The Federal Reserve Board has been patient with monetary policy tightening, minutes show

According to the minutes released Wednesday, the Federal Reserve Board talked about tapering at a recent meeting, but few seemed to be in a hurry to move the process forward.

The Federal Open Market Committee’s June 15-16 meeting summary provided a glimpse into discussions about when central banks should begin to slow down bond purchases.

Some members pointed out that the economic recovery was faster than expected, accompanied by a significant rise in inflation. Both indicate that the Fed’s foot has been removed from the policy pedal.

But the general idea was that we shouldn’t rush and the market should be well prepared for any changes. According to the minutes, most member states agreed that the economy had not yet met the “substantial further progress” benchmark set by the Fed for a major shift in policy.

“At future meetings, participants agreed to continue to assess economic progress towards the Commission’s goals and discuss plans to coordinate the path and composition of asset purchases,” the minutes said. Stated. “In addition, participants reiterated their intention to provide notice long before the announcement to slow down purchases.”

The document said some officials saw a tapering condition that was “satisfied somewhat faster than expected,” while others said the FOMC “assessed progress towards the goal and planned asset purchases.” You have to be patient to announce the changes. “

Markets showed little reaction, equities rose and government bond yields fell.

“The minutes of the Fed’s mid-June FOMC meeting weren’t as hawkish as we thought,” said Paul Ashworth, chief US economist at Capital Economics. “Especially, there seems to be limited support to start declining monthly asset purchases quickly.”

At the meeting, the Commission held short-term interest rates close to zero, but also indicated that it could otherwise adjust its policies in the coming months.

The Federal Reserve’s policy-making group has fixed benchmark rates in the range of 0% to 0.25%. That was as expected by the market.

However, at a post-meeting press conference, Chairman Jerome Powell showed that members of the committee had the first discussion about slowing down the central bank’s monthly bond purchases. Currently, the Fed has purchased at least $ 80 billion in Treasury bills and $ 40 billion in mortgage-backed securities.

In the weeks following the meeting, some officials said they believe it was time to devise a process on how these purchases would be reduced and eventually eliminated.

The meeting summary was expected to provide further clues to the Commission members’ thoughts on when the tapering would begin.

However, the minutes were rarely added to the public dialogue about the pace of asset purchases. This basically indicates that the authorities are “talking about tapering,” reflecting what has become a popular market idiom, but little other progress. Some members discussed the possibility of reducing mortgage purchases before the Treasury, but nothing was decided.

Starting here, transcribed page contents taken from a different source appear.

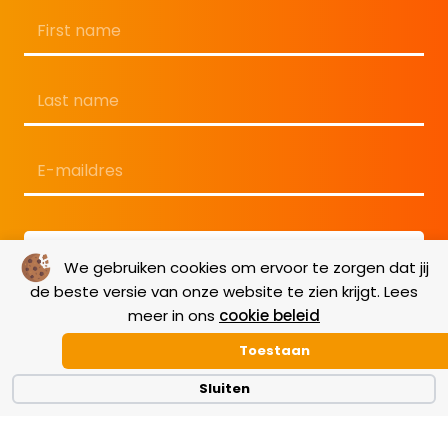
Naam
*
Voornaam
Achternaam
E-
mailadres
*
We gebruiken cookies om ervoor te zorgen dat jij
de beste versie van onze website te zien krijgt. Lees
meer in ons
cookie beleid
Toestaan
Sluiten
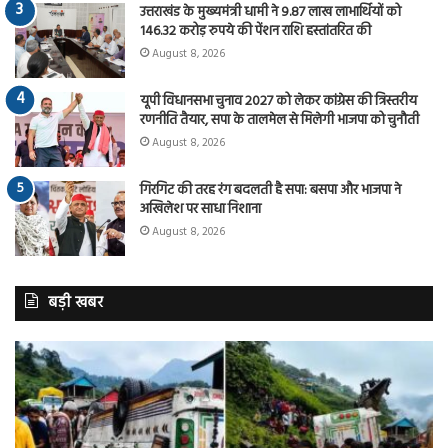
उत्तराखंड के मुख्यमंत्री धामी ने 9.87 लाख लाभार्थियों को
146.32 करोड़ रुपये की पेंशन राशि हस्तांतरित की
August 8, 2026
यूपी विधानसभा चुनाव 2027 को लेकर कांग्रेस की त्रिस्तरीय
रणनीति तैयार, सपा के तालमेल से मिलेगी भाजपा को चुनौती
August 8, 2026
गिरगिट की तरह रंग बदलती है सपा: बसपा और भाजपा ने
अखिलेश पर साधा निशाना
August 8, 2026
बड़ी खबर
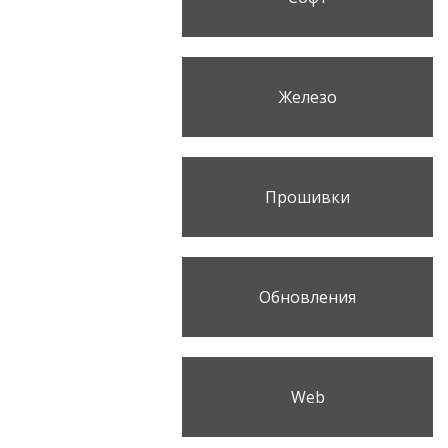
Железо
Прошивки
Обновления
Web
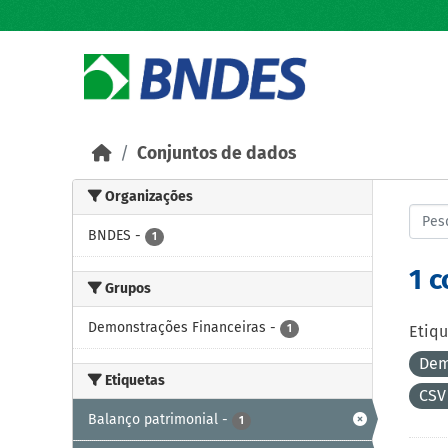
Skip to main content
Conjuntos de dados
Organizações
BNDES
-
1
1 
Grupos
Demonstrações Financeiras
-
1
Etiqu
Dem
Etiquetas
CS
Balanço patrimonial
-
1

In addition to curbing interest rates and not announcing significant tapering moves, Fed members have adjusted their economic growth and inflation forecasts higher.

However, the general sentiment was that the current inflationary pressures would ease in the coming months, but not before the 3.4% surge this year.

These upward forecasts helped Fed officials advance their initial forecasts for rate hikes in 2023, but market prices are now showing at least one rise in 2022.

Members also discussed recent movements in the money markets, especially repo transactions where banks exchange high-quality collateral, such as government bonds, for reserves. Trading has shown record demand over the last few weeks, and Fed officials have generally expressed support for permanent repo facilities as a backstop to facilitate market manipulation.

At the meeting, the FOMC approved an increase of 5 basis points for interest paid by banks on excess reserves and nighttime repo transactions.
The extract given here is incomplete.